Richard Lindley is a veteran British television journalist who for many years worked for news and current affairs programmes at the BBC and ITV, reporting the world from Cape Horn to Alaska, from Tristan da Cunha to Kathmandu.
In Africa he covered conflicts in Angola, Nigeria and Zimbabwe, and in the Far East he reported frequently from Vietnam during the war, and from Cambodia before and after the Khmer Rouge reign of terror.
In the Middle East he covered both the Six Day War of 1967 and the October War of 1973 – the first from Israel, the second from Egypt - and he returned many times afterwards to Israel and the occupied territories of Gaza and the West Bank.

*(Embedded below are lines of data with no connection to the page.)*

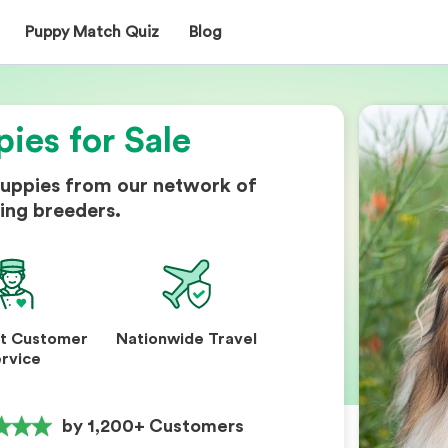
Puppy Match Quiz
Blog
pies for Sale
puppies from our network of
ing breeders.
nt Customer
Nationwide Travel
rvice
by 1,200+ Customers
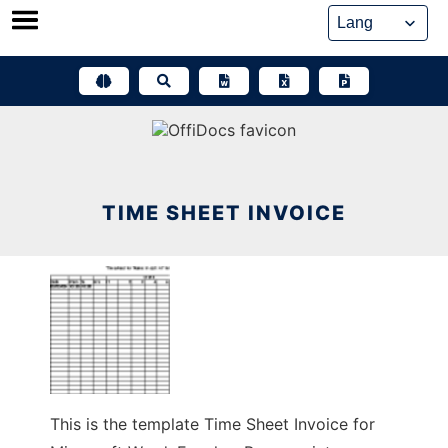
Skip
to
content
TIME SHEET INVOICE
This is the template Time Sheet Invoice for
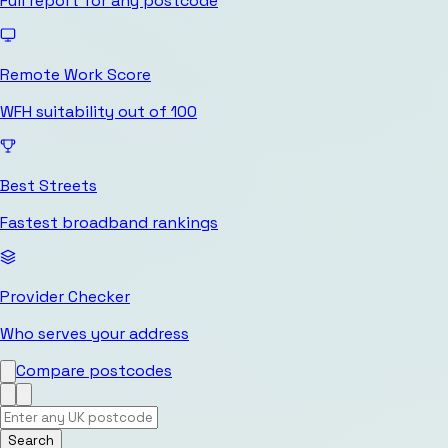
Full report for any postcode
Remote Work Score
WFH suitability out of 100
Best Streets
Fastest broadband rankings
Provider Checker
Who serves your address
Compare postcodes
Search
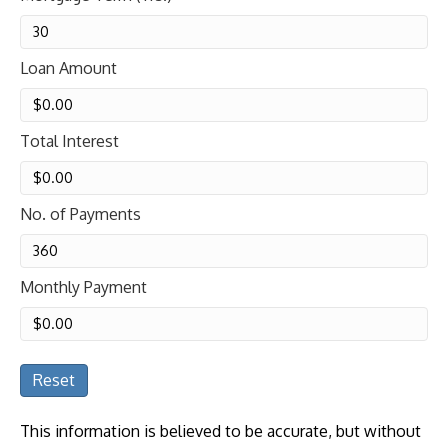
Loan Amount
Total Interest
No. of Payments
Monthly Payment
Reset
This information is believed to be accurate, but without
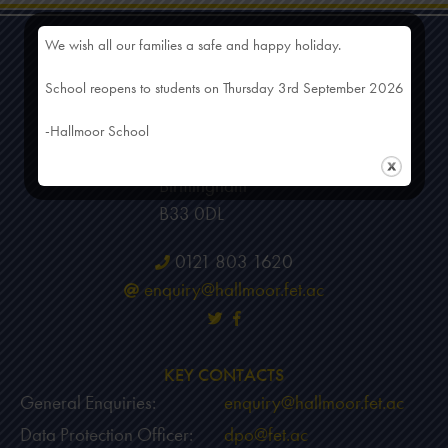
We wish all our families a safe and happy holiday.
School reopens to students on Thursday 3rd September 2026
HEAD OFFICE
Hallmoor School
-Hallmoor School
50 Scholars Gate
Birmingham
B33 0DL
0121 803 1620
enquiry@hallmoor.fet.ac
KEY CONTACTS
General Enquiries:
enquiry@hallmoor.fet.ac
Data Protection Officer:
dpo@fet.ac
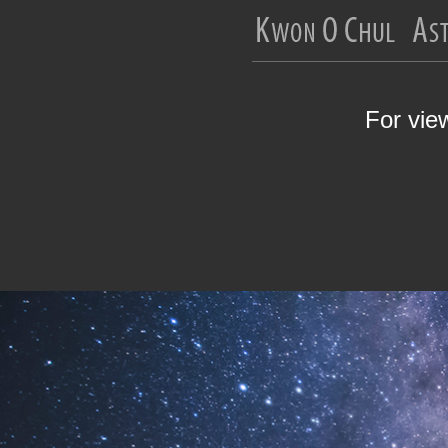
For vie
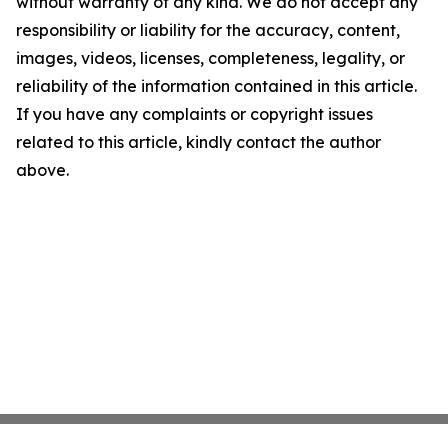
without warranty of any kind. We do not accept any
responsibility or liability for the accuracy, content,
images, videos, licenses, completeness, legality, or
reliability of the information contained in this article.
If you have any complaints or copyright issues
related to this article, kindly contact the author
above.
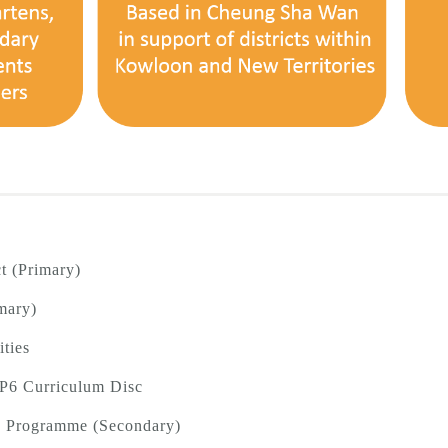
t (Primary)
mary)
ities
 P6 Curriculum Disc
T) Programme (Secondary)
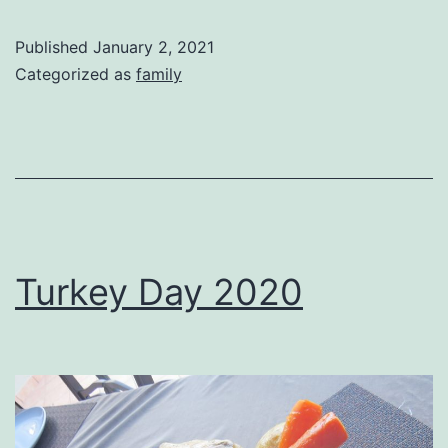
Published
January 2, 2021
Categorized as
family
Turkey Day 2020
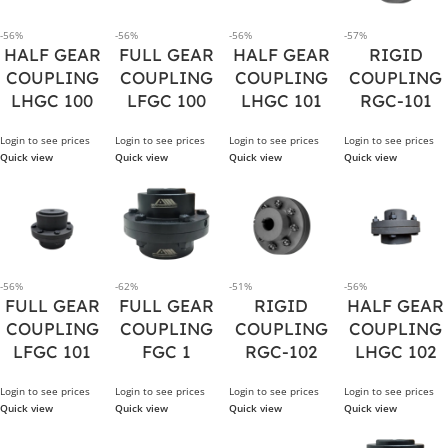
-56%
-56%
-56%
-57%
HALF GEAR
FULL GEAR
HALF GEAR
RIGID
COUPLING
COUPLING
COUPLING
COUPLING
LHGC 100
LFGC 100
LHGC 101
RGC-101
Login to see prices
Login to see prices
Login to see prices
Login to see prices
Quick view
Quick view
Quick view
Quick view
-56%
-62%
-51%
-56%
FULL GEAR
FULL GEAR
RIGID
HALF GEAR
COUPLING
COUPLING
COUPLING
COUPLING
LFGC 101
FGC 1
RGC-102
LHGC 102
Login to see prices
Login to see prices
Login to see prices
Login to see prices
Quick view
Quick view
Quick view
Quick view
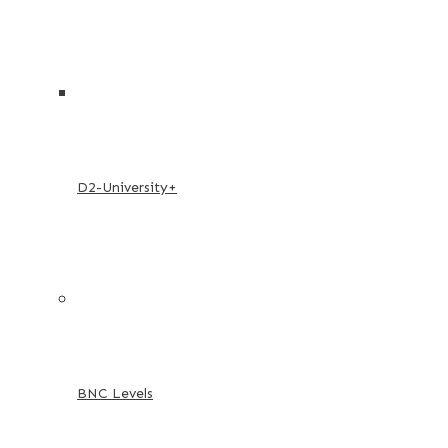
D2-University+
BNC Levels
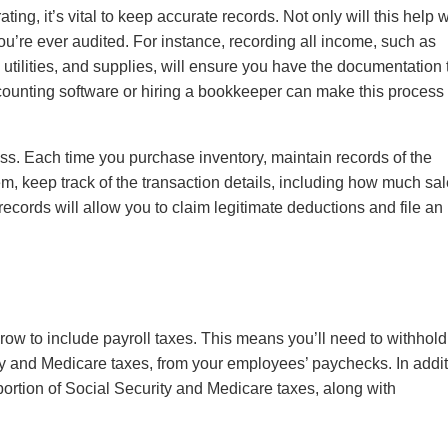
g, it’s vital to keep accurate records. Not only will this help w
f you’re ever audited. For instance, recording all income, such as
utilities, and supplies, will ensure you have the documentation 
ounting software or hiring a bookkeeper can make this process
ness. Each time you purchase inventory, maintain records of the
m, keep track of the transaction details, including how much sa
 records will allow you to claim legitimate deductions and file an
grow to include payroll taxes. This means you’ll need to withhold
ty and Medicare taxes, from your employees’ paychecks. In addit
portion of Social Security and Medicare taxes, along with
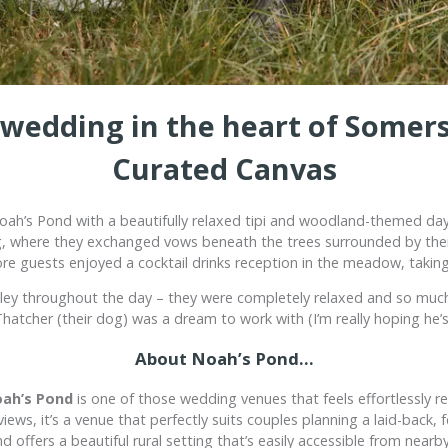
i wedding in the heart of Somers
Curated Canvas
oah’s Pond
with a beautifully relaxed tipi and woodland-themed day
g, where they exchanged vows beneath the trees surrounded by their 
re guests enjoyed a cocktail drinks reception in the meadow, takin
hley throughout the day – they were completely relaxed and so much
n Thatcher (their dog) was a dream to work with (I’m really hoping he
About Noah’s Pond…
ah’s Pond
is one of those wedding venues that feels effortlessly r
ws, it’s a venue that perfectly suits couples planning a laid-back, f
d offers a beautiful rural setting that’s easily accessible from nearby 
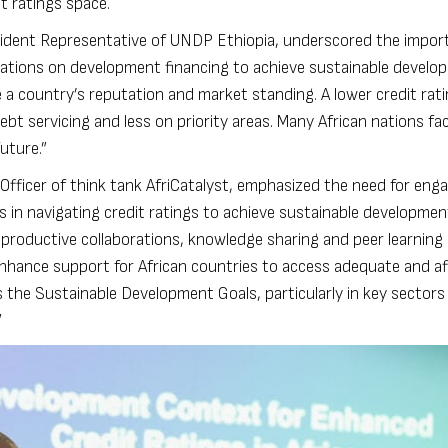
t ratings space.
sident Representative of UNDP Ethiopia, underscored the impor
ications on development financing to achieve sustainable develo
 a country’s reputation and market standing. A lower credit ra
bt servicing and less on priority areas. Many African nations f
uture.”
 Officer of think tank AfriCatalyst, emphasized the need for en
s in navigating credit ratings to achieve sustainable developmen
productive collaborations, knowledge sharing and peer learnin
enhance support for African countries to access adequate and af
 the Sustainable Development Goals, particularly in key sectors
”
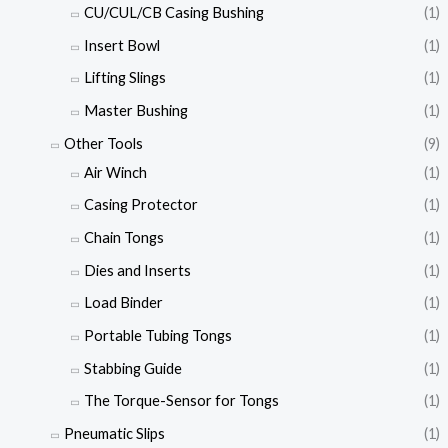
CU/CUL/CB Casing Bushing
(1)
Insert Bowl
(1)
Lifting Slings
(1)
Master Bushing
(1)
Other Tools
(9)
Air Winch
(1)
Casing Protector
(1)
Chain Tongs
(1)
Dies and Inserts
(1)
Load Binder
(1)
Portable Tubing Tongs
(1)
Stabbing Guide
(1)
The Torque-Sensor for Tongs
(1)
Pneumatic Slips
(1)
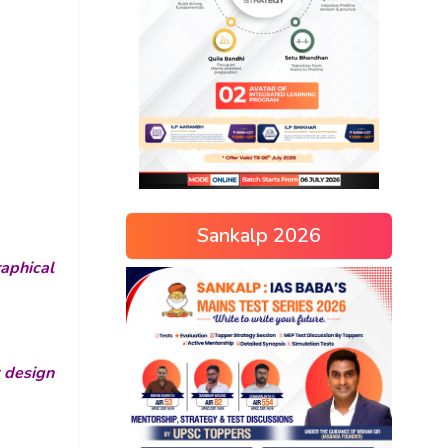
Sankalp 2026
aphical
r design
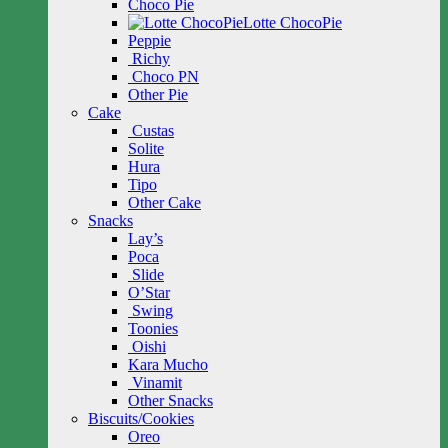
Choco Pie
Lotte ChocoPie
Peppie
Richy
Choco PN
Other Pie
Cake
Custas
Solite
Hura
Tipo
Other Cake
Snacks
Lay’s
Poca
Slide
O’Star
Swing
Toonies
Oishi
Kara Mucho
Vinamit
Other Snacks
Biscuits/Cookies
Oreo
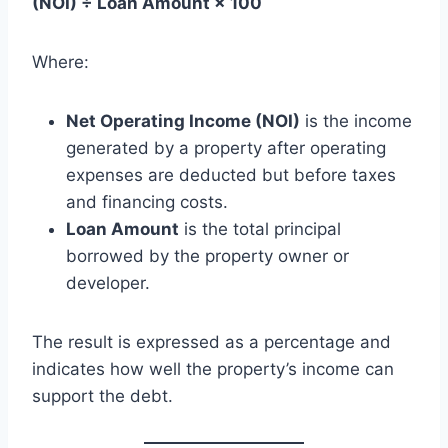
(NOI) ÷ Loan Amount × 100
Where:
Net Operating Income (NOI)
is the income
generated by a property after operating
expenses are deducted but before taxes
and financing costs.
Loan Amount
is the total principal
borrowed by the property owner or
developer.
The result is expressed as a percentage and
indicates how well the property’s income can
support the debt.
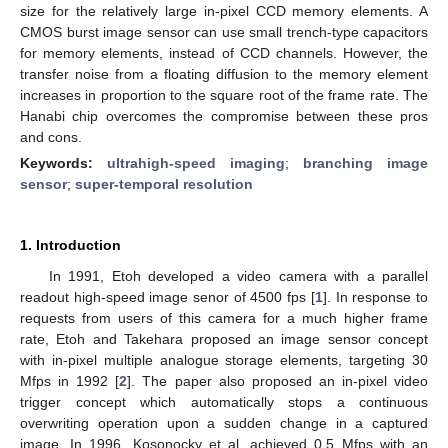
size for the relatively large in-pixel CCD memory elements. A
CMOS burst image sensor can use small trench-type capacitors
for memory elements, instead of CCD channels. However, the
transfer noise from a floating diffusion to the memory element
increases in proportion to the square root of the frame rate. The
Hanabi chip overcomes the compromise between these pros
and cons.
Keywords:
ultrahigh-speed imaging
;
branching image
sensor
;
super-temporal resolution
1. Introduction
In 1991, Etoh developed a video camera with a parallel
readout high-speed image senor of 4500 fps [
1
]. In response to
requests from users of this camera for a much higher frame
rate, Etoh and Takehara proposed an image sensor concept
with in-pixel multiple analogue storage elements, targeting 30
Mfps in 1992 [
2
]. The paper also proposed an in-pixel video
trigger concept which automatically stops a continuous
overwriting operation upon a sudden change in a captured
image. In 1996, Kosonocky et al. achieved 0.5 Mfps with an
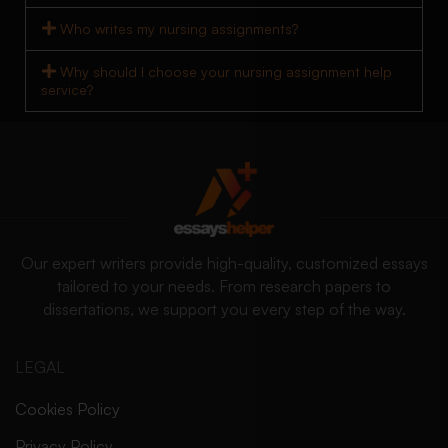
Who writes my nursing assignments?
Why should I choose your nursing assignment help
service?
Our expert writers provide high-quality, customized essays
tailored to your needs. From research papers to
dissertations, we support you every step of the way.
LEGAL
Cookies Policy
Privacy Policy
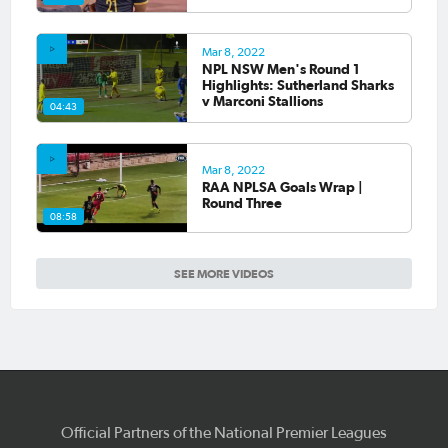
Mar 8, 2022
NPL NSW Men's Round 1
Highlights: Sutherland Sharks
v Marconi Stallions
04:43
Mar 8, 2022
RAA NPLSA Goals Wrap |
Round Three
08:58
SEE MORE VIDEOS
Official Partners of the National Premier Leagues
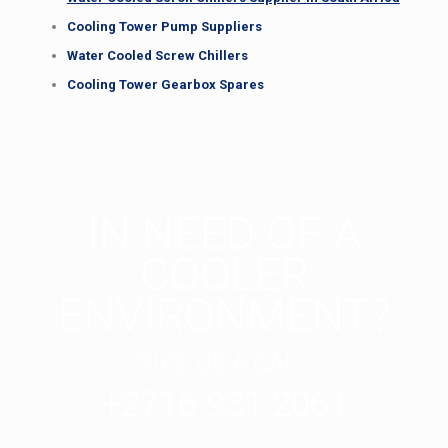
Cooling Tower Pump Suppliers
Water Cooled Screw Chillers
Cooling Tower Gearbox Spares
IN NEED OF A
COOLER
ENVIRONMENT?
GIVE US A CALL
+2716 931 2061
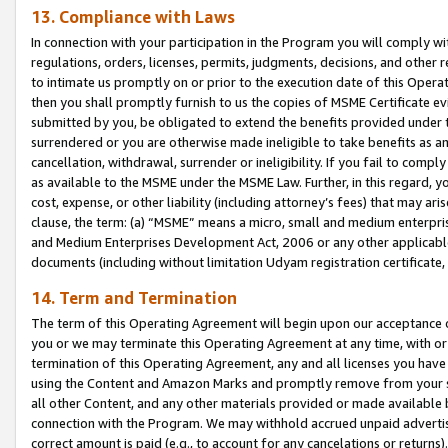
13. Compliance with Laws
In connection with your participation in the Program you will comply with
regulations, orders, licenses, permits, judgments, decisions, and other
to intimate us promptly on or prior to the execution date of this Oper
then you shall promptly furnish to us the copies of MSME Certificate ev
submitted by you, be obligated to extend the benefits provided under t
surrendered or you are otherwise made ineligible to take benefits as 
cancellation, withdrawal, surrender or ineligibility. If you fail to comp
as available to the MSME under the MSME Law. Further, in this regard, y
cost, expense, or other liability (including attorney’s fees) that may a
clause, the term: (a) “MSME” means a micro, small and medium enterpr
and Medium Enterprises Development Act, 2006 or any other applicable l
documents (including without limitation Udyam registration certificate
14. Term and Termination
The term of this Operating Agreement will begin upon our acceptance o
you or we may terminate this Operating Agreement at any time, with or 
termination of this Operating Agreement, any and all licenses you have
using the Content and Amazon Marks and promptly remove from your sit
all other Content, and any other materials provided or made available 
connection with the Program. We may withhold accrued unpaid advertisi
correct amount is paid (e.g., to account for any cancelations or returns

In Iran he reported the fall of the Shah and the establishment of the Islamic Republic. Covering the war between Iran and Iraq he became the first western television journalist to interview the former President of Iraq, Saddam Hussein.
In the UK he reported on many educational issues, including comprehensive schools, university education and the vocational alternatives to academic courses. As presenter of the BBC’s flagship Panorama programme he interviewed the British Prime Minister Margaret Thatcher during the Falklands War.
He has written two books about television journalism: Panorama – 50 years of Pride and Paranoia (2002), and And Finally…? The News from ITN (2005).
A former President of The Media Society, which has a membership drawn from both old and new media, he has most recently served as Chairman of Voice of the Listener and Viewer, a national voluntary organisation striving to uphold quality radio and television programme standards in a fast-changing digital world.